Centaline Property Agency executive director Louis Chan said many homebuyers had suspended their purchase plans earlier this year due to the virus outbreaks. But Chan said many of them would return to the markets after social-distancing measures were eased from April 20. He said property developers would soon launch new marketing campaigns, which he predicted would further improve market sentiment.
A spokesperson of Wing On Travel, a local travel agency, said the company received 80% more air ticket and hotel room inquiries from overseas Hong Kong people who planned to return to the city from next month as they would only be required to quarantine at hotels for seven not 14 days.
Tommy Tam Kwong-shun, chairman of the Society of IATA Passenger Agents, an industry group representing travel agents, said a large number of Hong Kong emigrants, businessmen and students would return from the United Kingdom, Canada, Australia and New Zealand when direct flight services resumed on April 1. Tam said airlines and hotels could not meet the rising demand due to their Covid-reduced staffing and operations.
Hong Kong had implemented some of the world’s toughest anti-Covid measures, including a 21-day quarantine requirement for arrivals, since early 2021 but finally failed to stop fast-spreading Omicron outbreaks that caused the city to have the highest death rate worldwide in recent weeks. At the same time, economic activities slowed as the city could not resume quarantine-free travel with the mainland.
Opening the border may not happen any time soon, though. Last week, Shenzhen was locked down for one week after 400 cases were reported since mid-February. Many Shenzhen residents blamed neighboring Hong Kong for failing to contain the virus while others raised concerns about the impact of lockdowns on the industrial city’s economy.
A columnist surnamed Xu wrote that Shenzhen’s external trade amounted to 8.4 billion yuan (US$1.3 billion) per day, meaning that the city could suffer an economic loss of up to 58.6 billion yuan during the one-week lockdown. Xu wrote that his estimated figure excluded other losses caused by the closure of shops and companies.
The article was widely circulated on China’s internet while Xu’s figures were mentioned by many other writers. Shanghai now faces a similarly tough health-0ver-economy choice as the number of infections keeps rising despite targeted lockdowns that have restricted people’s mobility and sealed off high-risk areas but not yet locked down the entire city.

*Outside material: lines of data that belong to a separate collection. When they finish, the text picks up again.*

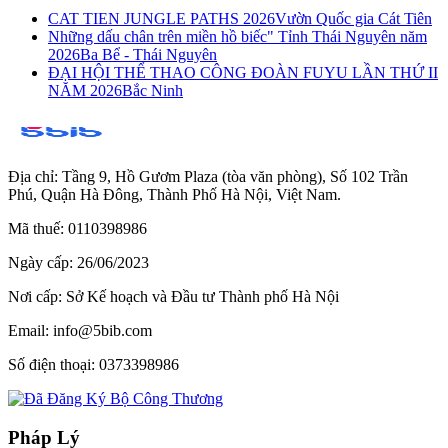
CAT TIEN JUNGLE PATHS 2026
Vườn Quốc gia Cát Tiên
Những dấu chân trên miền hồ biếc" Tỉnh Thái Nguyên năm
2026
Ba Bể - Thái Nguyên
ĐẠI HỘI THỂ THAO CÔNG ĐOÀN FUYU LẦN THỨ II
NĂM 2026
Bắc Ninh
Địa chỉ:
Tầng 9, Hồ Gươm Plaza (tòa văn phòng), Số 102 Trần
Phú, Quận Hà Đông, Thành Phố Hà Nội, Việt Nam.
Mã thuế:
0110398986
Ngày cấp:
26/06/2023
Nơi cấp:
Sở Kế hoạch và Đầu tư Thành phố Hà Nội
Email:
info@5bib.com
Số điện thoại:
0373398986
Pháp Lý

Medical experts are signaling to policymakers that Omicron is not as severe as previous variants like Delta. Jiang Rongmeng, chief physician at Beijing Ditan Hospital, said in an interview that Omicron symptoms were much milder than those of seasonal influenza and similar to the common cold. Jiang said his hospital had received 400 Covid patients, none of whom were seriously ill or had fevers for over three days.
Jiang said most Covid patients could recover within five days and that he agreed with the government’s decision to allow recovered patients to self-isolate at home instead of in quarantine camps. Whether Beijing takes more cues from Hong Kong’s “living with the virus” shift is yet to be seen but will be crucial for China’s and the world’s economy.